WHAT TO PRODUCE —
The expected result is a word-for-word copy of the entries, minus any pictures.

MATERIAL SHOWN —
"""

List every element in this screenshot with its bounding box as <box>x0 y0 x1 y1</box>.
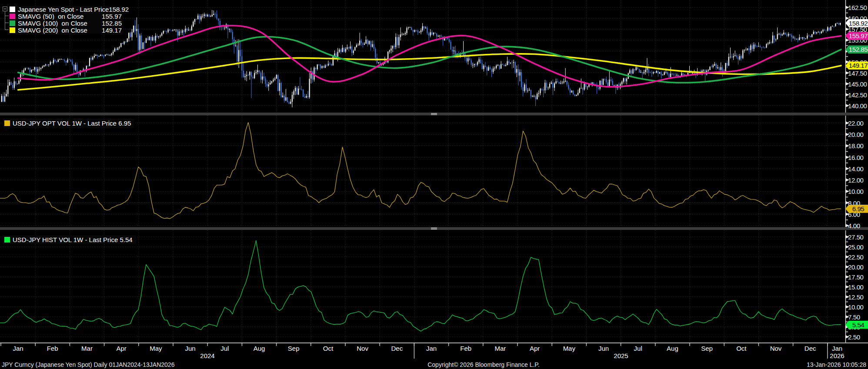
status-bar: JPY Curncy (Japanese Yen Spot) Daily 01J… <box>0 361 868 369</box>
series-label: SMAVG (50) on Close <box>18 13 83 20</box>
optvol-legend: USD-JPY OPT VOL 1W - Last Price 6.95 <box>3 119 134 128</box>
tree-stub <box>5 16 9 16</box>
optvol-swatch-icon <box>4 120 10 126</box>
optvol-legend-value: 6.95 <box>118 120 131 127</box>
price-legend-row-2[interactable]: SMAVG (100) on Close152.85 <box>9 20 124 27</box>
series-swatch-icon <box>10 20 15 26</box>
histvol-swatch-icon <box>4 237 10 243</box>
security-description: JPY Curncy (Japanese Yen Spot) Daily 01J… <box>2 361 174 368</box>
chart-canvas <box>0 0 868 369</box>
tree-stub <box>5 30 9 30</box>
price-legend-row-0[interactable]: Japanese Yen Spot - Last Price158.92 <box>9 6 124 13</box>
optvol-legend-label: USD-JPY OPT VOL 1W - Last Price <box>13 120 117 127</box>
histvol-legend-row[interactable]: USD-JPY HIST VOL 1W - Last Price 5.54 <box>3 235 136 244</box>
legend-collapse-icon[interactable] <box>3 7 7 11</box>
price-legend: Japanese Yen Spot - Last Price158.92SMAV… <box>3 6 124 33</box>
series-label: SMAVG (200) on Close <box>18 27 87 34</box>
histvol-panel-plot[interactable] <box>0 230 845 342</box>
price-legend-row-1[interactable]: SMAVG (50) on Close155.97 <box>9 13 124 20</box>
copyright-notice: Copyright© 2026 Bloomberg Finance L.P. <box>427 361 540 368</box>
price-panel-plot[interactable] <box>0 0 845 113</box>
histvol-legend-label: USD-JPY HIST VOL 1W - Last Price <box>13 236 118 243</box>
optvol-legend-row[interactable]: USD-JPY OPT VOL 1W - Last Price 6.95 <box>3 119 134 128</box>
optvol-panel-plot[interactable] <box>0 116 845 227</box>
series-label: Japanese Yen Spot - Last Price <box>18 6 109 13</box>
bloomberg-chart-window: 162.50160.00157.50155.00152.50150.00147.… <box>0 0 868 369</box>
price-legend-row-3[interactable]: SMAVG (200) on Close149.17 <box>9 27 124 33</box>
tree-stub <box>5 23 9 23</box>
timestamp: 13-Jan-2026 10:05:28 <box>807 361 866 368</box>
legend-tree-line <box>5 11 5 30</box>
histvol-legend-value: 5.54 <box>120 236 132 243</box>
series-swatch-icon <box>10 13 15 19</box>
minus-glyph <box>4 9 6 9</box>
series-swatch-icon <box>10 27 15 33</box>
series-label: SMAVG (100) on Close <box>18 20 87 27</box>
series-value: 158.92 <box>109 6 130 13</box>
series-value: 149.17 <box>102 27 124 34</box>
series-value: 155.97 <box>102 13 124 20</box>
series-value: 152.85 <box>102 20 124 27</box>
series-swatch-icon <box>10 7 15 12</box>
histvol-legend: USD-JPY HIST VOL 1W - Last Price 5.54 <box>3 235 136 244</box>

"""

SOLUTION TO THIS TASK —
List every element in this screenshot with its bounding box as <box>x0 y0 x1 y1</box>.
status-bar: JPY Curncy (Japanese Yen Spot) Daily 01J… <box>0 361 868 369</box>
series-label: SMAVG (50) on Close <box>18 13 83 20</box>
optvol-legend: USD-JPY OPT VOL 1W - Last Price 6.95 <box>3 119 134 128</box>
tree-stub <box>5 16 9 16</box>
optvol-swatch-icon <box>4 120 10 126</box>
optvol-legend-value: 6.95 <box>118 120 131 127</box>
price-legend-row-2[interactable]: SMAVG (100) on Close152.85 <box>9 20 124 27</box>
series-swatch-icon <box>10 20 15 26</box>
histvol-swatch-icon <box>4 237 10 243</box>
security-description: JPY Curncy (Japanese Yen Spot) Daily 01J… <box>2 361 174 368</box>
chart-canvas <box>0 0 868 369</box>
tree-stub <box>5 30 9 30</box>
price-legend-row-0[interactable]: Japanese Yen Spot - Last Price158.92 <box>9 6 124 13</box>
optvol-legend-label: USD-JPY OPT VOL 1W - Last Price <box>13 120 117 127</box>
histvol-legend-row[interactable]: USD-JPY HIST VOL 1W - Last Price 5.54 <box>3 235 136 244</box>
legend-collapse-icon[interactable] <box>3 7 7 11</box>
price-legend: Japanese Yen Spot - Last Price158.92SMAV… <box>3 6 124 33</box>
series-label: SMAVG (200) on Close <box>18 27 87 34</box>
histvol-panel-plot[interactable] <box>0 230 845 342</box>
price-legend-row-1[interactable]: SMAVG (50) on Close155.97 <box>9 13 124 20</box>
copyright-notice: Copyright© 2026 Bloomberg Finance L.P. <box>427 361 540 368</box>
price-panel-plot[interactable] <box>0 0 845 113</box>
histvol-legend-label: USD-JPY HIST VOL 1W - Last Price <box>13 236 118 243</box>
optvol-legend-row[interactable]: USD-JPY OPT VOL 1W - Last Price 6.95 <box>3 119 134 128</box>
optvol-panel-plot[interactable] <box>0 116 845 227</box>
series-label: Japanese Yen Spot - Last Price <box>18 6 109 13</box>
bloomberg-chart-window: 162.50160.00157.50155.00152.50150.00147.… <box>0 0 868 369</box>
price-legend-row-3[interactable]: SMAVG (200) on Close149.17 <box>9 27 124 33</box>
tree-stub <box>5 23 9 23</box>
timestamp: 13-Jan-2026 10:05:28 <box>807 361 866 368</box>
legend-tree-line <box>5 11 5 30</box>
histvol-legend-value: 5.54 <box>120 236 132 243</box>
series-swatch-icon <box>10 13 15 19</box>
minus-glyph <box>4 9 6 9</box>
series-swatch-icon <box>10 27 15 33</box>
series-label: SMAVG (100) on Close <box>18 20 87 27</box>
series-value: 158.92 <box>109 6 130 13</box>
series-value: 149.17 <box>102 27 124 34</box>
series-value: 155.97 <box>102 13 124 20</box>
series-value: 152.85 <box>102 20 124 27</box>
series-swatch-icon <box>10 7 15 12</box>
histvol-legend: USD-JPY HIST VOL 1W - Last Price 5.54 <box>3 235 136 244</box>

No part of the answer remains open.